Ванюшка загорланил песнь, какую слышал от брата Ильи, когда тот был под добрым хмельком:

– Отец мой был природный пахарь, а я-а-а работал вместе с ним!..

Но песня показалась вялой, и, когда миновали покосный бусанок, от взыгравшей лихости парнишка хотел либо матюгнуть Гнедуху по-отцовски, либо крикнуть обычное при езде: н-но, пропащая, шевелись!.. чуля!.. спишь, волчья сыть!.. но тут на крутой излучине – Ванюшка ясно видел и запомнил на всю будущую жизнь – грузно скакнула на дорогу отечная у комля, бабистая, кособокая лиственница; скакнула, раскорячилась посередь дороги, широко и ухватисто разведя толстые нижние сучки, будто ловящие руки… Сани полетели прямо на лесину, с визгом раскатились на прибитом сумете, и черно-бурый ствол, стремительно и чудовищно разрастаясь, понесся прямо в распертые, испугом одичалые Ванюшкины глаза.

– Ма-а-а-а-а-а-а-а!.. ма-а-а-а-а!.. – так дико и на весь лес взревел он, что с придорожной осины испуганно потрусился иней; взревел, опрокинулся в ноги к отцу, струнами натягивая вожжи, вросшие в сведенные страхом, оледенелые пальцы, и на какое-то время обеспамятел.

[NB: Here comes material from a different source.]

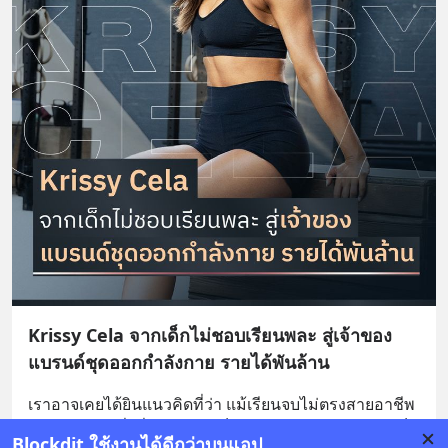
Krissy Cela จากเด็กไม่ชอบเรียนพละ สู่เจ้าของ
แบรนด์ชุดออกกำลังกาย รายได้พันล้าน
เราอาจเคยได้ยินแนวคิดที่ว่า แม้เรียนจบไม่ตรงสายอาชีพ ​
แต่หากทำในสิ่งที่ชอบจริง ๆ ก็สามารถประสบความสำเร็จ
Blockdit ใช้งานได้ดีกว่าบนแอป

Гнедуха удавленно храпела, осев на задние ноги и высоко задрав вывернутую в сторону от лесины морду, на которую натужно лез хомут; оглобли взметнулись, угрожающе сунулись в небо, что-то хрустнуло, затрещало в санях…

Ванюшка ничего не видел, не слышал и даже не почуял, как отец вырвал из его сведенных пальцев вожжи, а когда опамятовал, уже как ни в чем не бывало постаивала в сторонке хмурая, приземистая лиственница, будто даже ухмыляясь старческим ртом – узким дуплом, обметанным серой и смолой; постаивала навроде лешачихи и насмешливо трусила на дорогу потревоженный, сухой снежок.